Let Freedom Ring, August 1, 2006

The pride and faith citizens of the United States of America have in their country is particularly evident each July as flags are unflured and fireworks puncture the evening skies. It's a time when Americans contemplate their citizenship - a citizenship many people throughout the world would be honored to share.

The founding fathers of this country believed that the most important thing in the word is a government in which freedom and liberty of the individual is protected. They believed this freedom is basic to our individul development and happiness. They also believed that each person has an obligation to serve society, to assist in the machinery that helps guarantee our freedoms.

Of course, with freedom also comes responsibility. We must try to do the right thing as we see it, but be careful not to infringe upon the freedom of others. Since no incividual is perfec, freedom may be abused. This is why we have rules in our society, because absolute freedom is anarchy, and no society can survive in such a state.

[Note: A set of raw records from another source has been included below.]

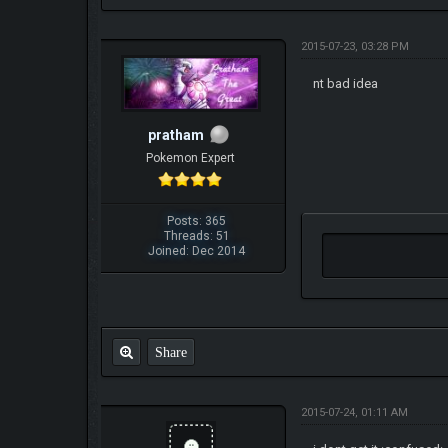
2015-07-23, 03:28 PM
nt bad idea
pratham
Pokemon Expert
Posts: 365
Threads: 51
Joined: Dec 2014
Share
2015-07-24, 01:11 AM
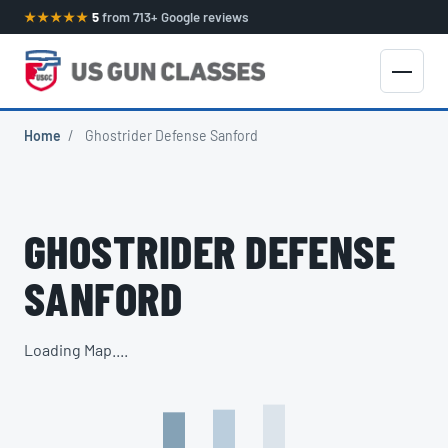
★★★★★
5
from 713+ Google reviews
Home
/
Ghostrider Defense Sanford
GHOSTRIDER DEFENSE
SANFORD
Loading Map....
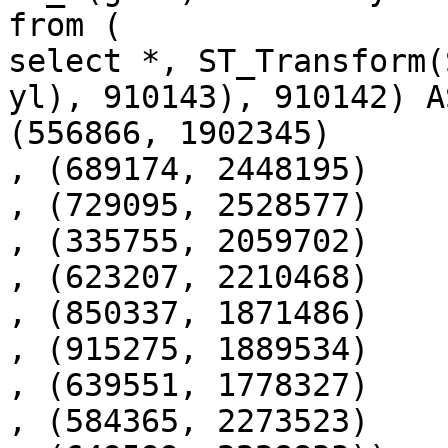
from (

select *, ST_Transform(
yl), 910143), 910142) A
(556866, 1902345)

, (689174, 2448195)

, (729095, 2528577)

, (335755, 2059702)

, (623207, 2210468)

, (850337, 1871486)

, (915275, 1889534)

, (639551, 1778327)

, (584365, 2273523)
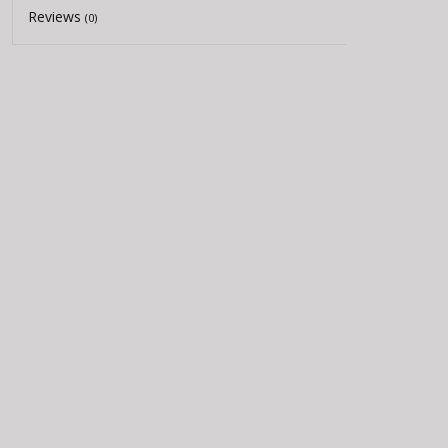
Reviews
(0)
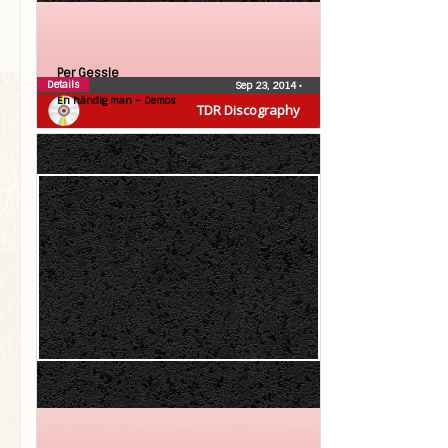
Per Gessle
Details
Sep 23, 2014
•
En händig man – Demos
TDR Discography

The emphasis on the rights and dignity of each person occurs again and again in our great documents. We begin by declaring: "we hold these truths to be self-evident, that all men are created equal, that they are endowed by their Creator with certain inalienable rights, that among these are Life, Liberty, and the pursuit of happiness". We live by this freedom theme and hold dearly to the sacredness and dignity of each individual. Ours is a government of the people, by the people, and for the people.

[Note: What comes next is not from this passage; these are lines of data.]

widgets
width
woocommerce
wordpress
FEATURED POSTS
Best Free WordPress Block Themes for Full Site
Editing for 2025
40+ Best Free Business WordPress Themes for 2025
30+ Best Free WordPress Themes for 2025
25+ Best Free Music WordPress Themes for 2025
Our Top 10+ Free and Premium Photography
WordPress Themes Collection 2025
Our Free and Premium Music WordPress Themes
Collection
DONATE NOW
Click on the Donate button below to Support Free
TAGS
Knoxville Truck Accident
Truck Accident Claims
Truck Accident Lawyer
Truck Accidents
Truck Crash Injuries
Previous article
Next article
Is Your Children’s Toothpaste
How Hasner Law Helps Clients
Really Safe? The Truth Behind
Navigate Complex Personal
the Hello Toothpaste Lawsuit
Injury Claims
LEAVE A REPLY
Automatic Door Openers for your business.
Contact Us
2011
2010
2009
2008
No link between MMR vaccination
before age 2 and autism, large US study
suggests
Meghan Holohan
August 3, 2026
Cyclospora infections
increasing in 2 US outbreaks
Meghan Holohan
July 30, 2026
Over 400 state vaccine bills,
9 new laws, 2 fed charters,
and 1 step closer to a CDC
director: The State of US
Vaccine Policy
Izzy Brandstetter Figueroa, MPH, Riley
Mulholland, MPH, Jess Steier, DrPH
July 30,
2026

Ultimately, nations are only as strong as their ideas and people. And when citizens no longer pay attention to the first principles of a nation, the nation itself is weakened, and soon its future is in question. It is for these reasons that we welcome the pageantry and celebration that takes place each summer in thousands of cities and towns throughout this grand country. May it always be a strong and free country. And may we never take it for granted.